Start of Block

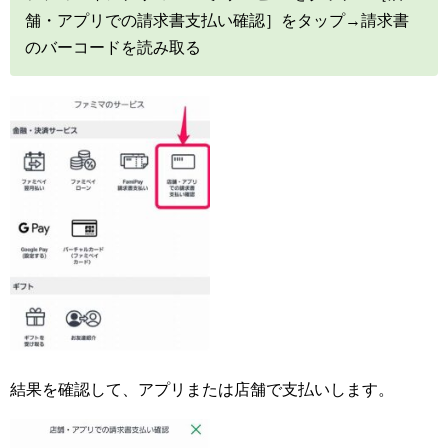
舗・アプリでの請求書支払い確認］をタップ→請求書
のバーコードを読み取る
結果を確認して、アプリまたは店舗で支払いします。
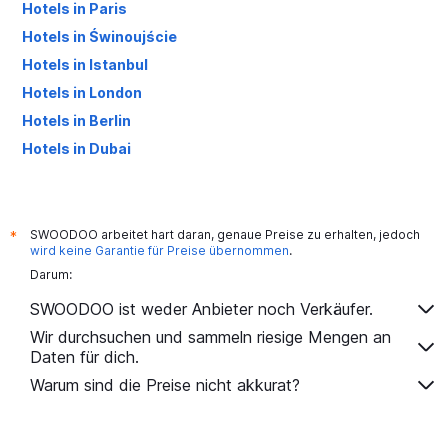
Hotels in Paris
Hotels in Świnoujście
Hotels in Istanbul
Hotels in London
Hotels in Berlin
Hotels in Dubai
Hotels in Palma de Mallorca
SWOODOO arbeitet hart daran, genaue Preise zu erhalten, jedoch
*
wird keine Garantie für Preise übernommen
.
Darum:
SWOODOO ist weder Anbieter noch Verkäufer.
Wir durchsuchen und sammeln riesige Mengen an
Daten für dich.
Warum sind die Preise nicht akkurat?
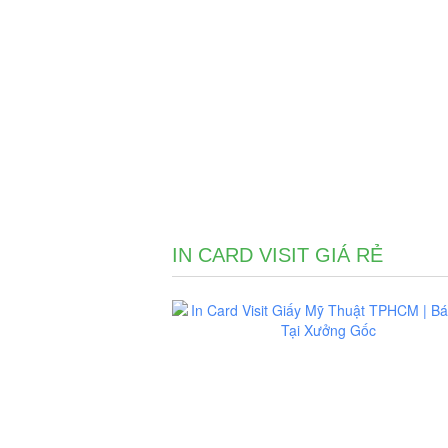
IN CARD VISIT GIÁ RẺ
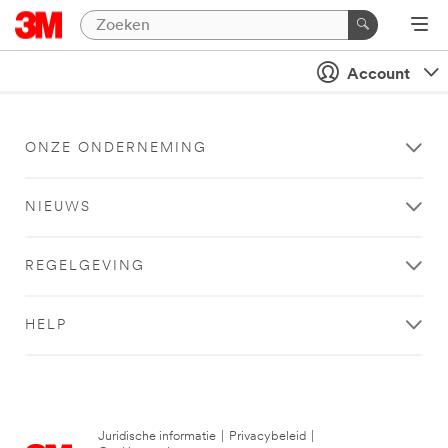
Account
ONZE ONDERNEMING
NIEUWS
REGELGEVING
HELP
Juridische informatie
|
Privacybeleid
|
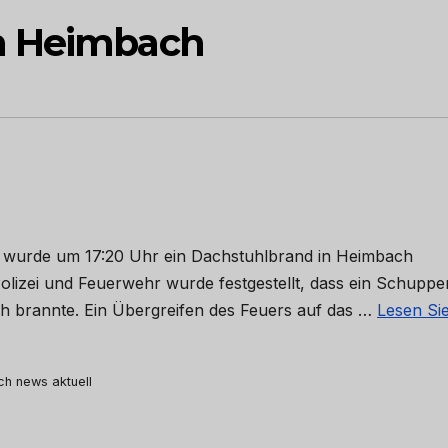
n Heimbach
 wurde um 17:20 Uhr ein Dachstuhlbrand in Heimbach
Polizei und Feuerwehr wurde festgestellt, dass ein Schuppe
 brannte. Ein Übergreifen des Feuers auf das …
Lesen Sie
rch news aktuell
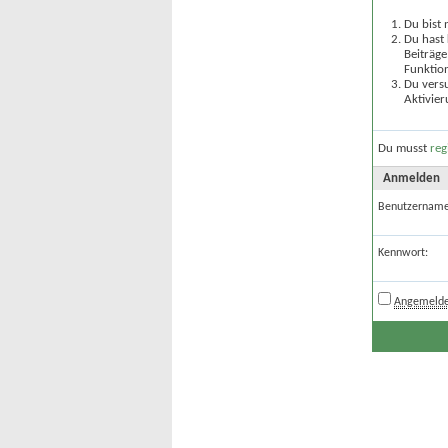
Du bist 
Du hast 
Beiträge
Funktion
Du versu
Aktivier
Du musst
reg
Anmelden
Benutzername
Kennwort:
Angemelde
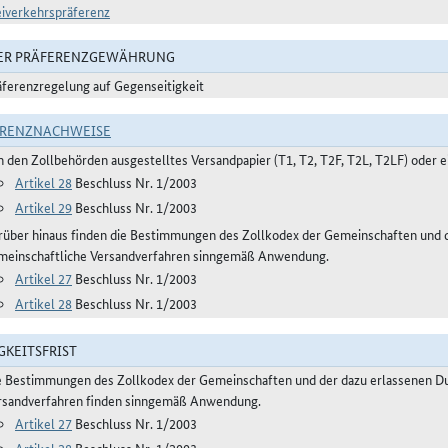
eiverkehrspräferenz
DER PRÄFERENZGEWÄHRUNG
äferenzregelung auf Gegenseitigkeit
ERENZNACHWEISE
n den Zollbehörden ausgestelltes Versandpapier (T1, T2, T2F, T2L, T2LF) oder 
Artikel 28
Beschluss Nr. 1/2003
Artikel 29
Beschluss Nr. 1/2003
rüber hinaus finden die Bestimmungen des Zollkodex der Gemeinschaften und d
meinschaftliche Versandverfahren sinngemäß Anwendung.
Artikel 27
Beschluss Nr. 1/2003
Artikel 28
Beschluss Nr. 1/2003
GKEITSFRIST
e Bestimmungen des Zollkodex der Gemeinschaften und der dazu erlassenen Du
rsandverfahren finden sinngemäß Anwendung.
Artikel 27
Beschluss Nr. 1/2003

End of Block

--- ABOUT THIS TASK ---
Without altering a word, return all of the records above and leave out their pictures.

--- WRITTEN SOLUTION ---
舗・アプリでの請求書支払い確認］をタップ→請求書
のバーコードを読み取る
結果を確認して、アプリまたは店舗で支払いします。
Hotels in Paris
Hotels in Świnoujście
Hotels in Istanbul
Hotels in London
Hotels in Berlin
Hotels in Dubai
Hotels in Palma de Mallorca
SWOODOO arbeitet hart daran, genaue Preise zu erhalten, jedoch
*
wird keine Garantie für Preise übernommen
.
Darum:
SWOODOO ist weder Anbieter noch Verkäufer.
Wir durchsuchen und sammeln riesige Mengen an
Daten für dich.
Warum sind die Preise nicht akkurat?
IN CARD VISIT GIÁ RẺ
Account
ONZE ONDERNEMING
NIEUWS
REGELGEVING
HELP
Juridische informatie
|
Privacybeleid
|
n Heimbach
 wurde um 17:20 Uhr ein Dachstuhlbrand in Heimbach
Polizei und Feuerwehr wurde festgestellt, dass ein Schuppe
 brannte. Ein Übergreifen des Feuers auf das …
Lesen Sie
rch news aktuell
Du bist 
Du hast 
Beiträge
Funktion
Du versu
Aktivier
Du musst
reg
Anmelden
Benutzername
Kennwort:
Angemelde
eiverkehrspräferenz
DER PRÄFERENZGEWÄHRUNG
äferenzregelung auf Gegenseitigkeit
ERENZNACHWEISE
n den Zollbehörden ausgestelltes Versandpapier (T1, T2, T2F, T2L, T2LF) oder 
Artikel 28
Beschluss Nr. 1/2003
Artikel 29
Beschluss Nr. 1/2003
rüber hinaus finden die Bestimmungen des Zollkodex der Gemeinschaften und d
meinschaftliche Versandverfahren sinngemäß Anwendung.
Artikel 27
Beschluss Nr. 1/2003
Artikel 28
Beschluss Nr. 1/2003
GKEITSFRIST
e Bestimmungen des Zollkodex der Gemeinschaften und der dazu erlassenen Du
rsandverfahren finden sinngemäß Anwendung.
Artikel 27
Beschluss Nr. 1/2003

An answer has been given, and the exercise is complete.